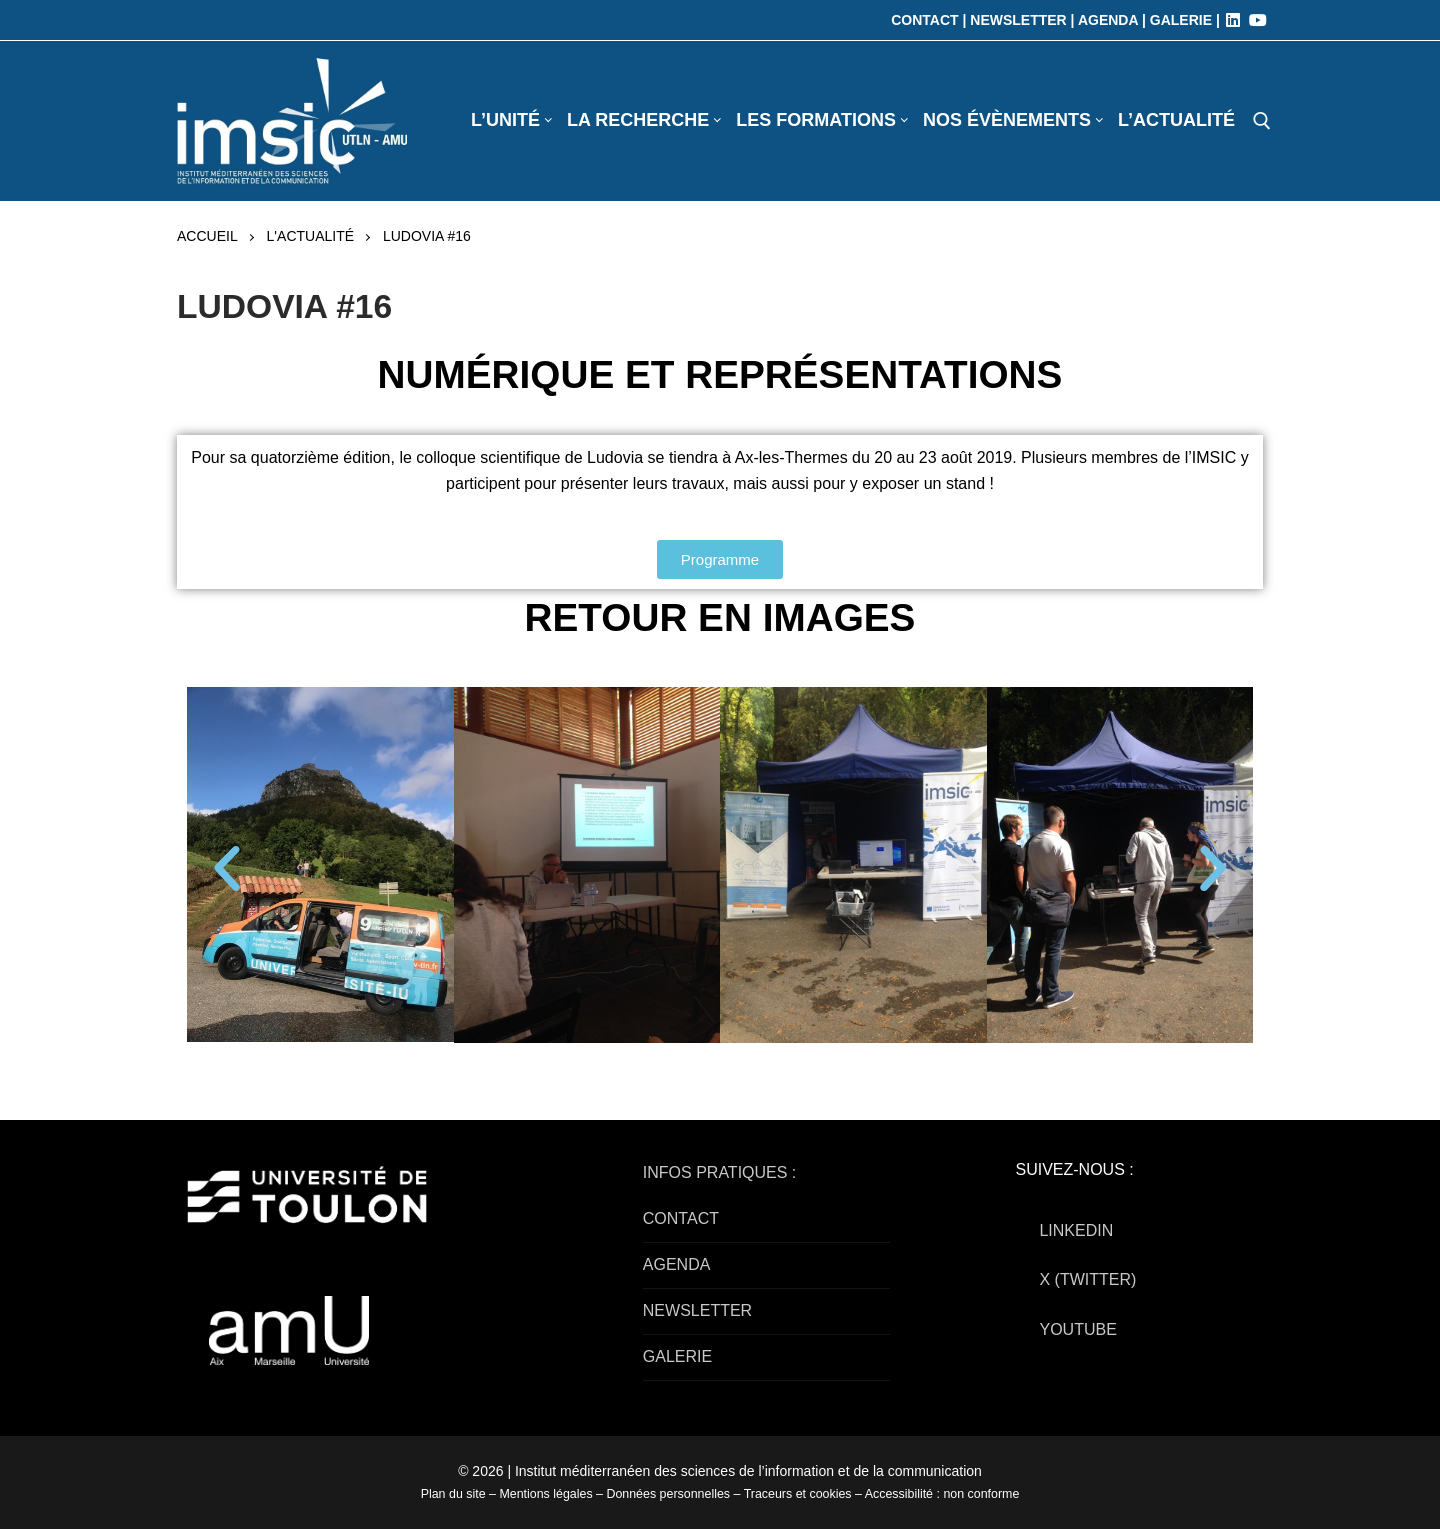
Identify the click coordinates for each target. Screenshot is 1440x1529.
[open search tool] (1262, 121)
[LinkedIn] (1233, 20)
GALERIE (677, 1356)
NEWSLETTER (697, 1310)
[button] (227, 869)
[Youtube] (1258, 20)
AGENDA (677, 1264)
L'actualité (310, 236)
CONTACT (681, 1218)
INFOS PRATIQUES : (720, 1172)
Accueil (207, 236)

**********

_YOUR GOAL_
All lines from the one containing "[Youtube] (1258, 20)" through the final line of the records above are to be set down exactly, and no other line is to appear.

_TASK ANSWER_
[Youtube] (1258, 20)
AGENDA (677, 1264)
L'actualité (310, 236)
CONTACT (681, 1218)
INFOS PRATIQUES : (720, 1172)
Accueil (207, 236)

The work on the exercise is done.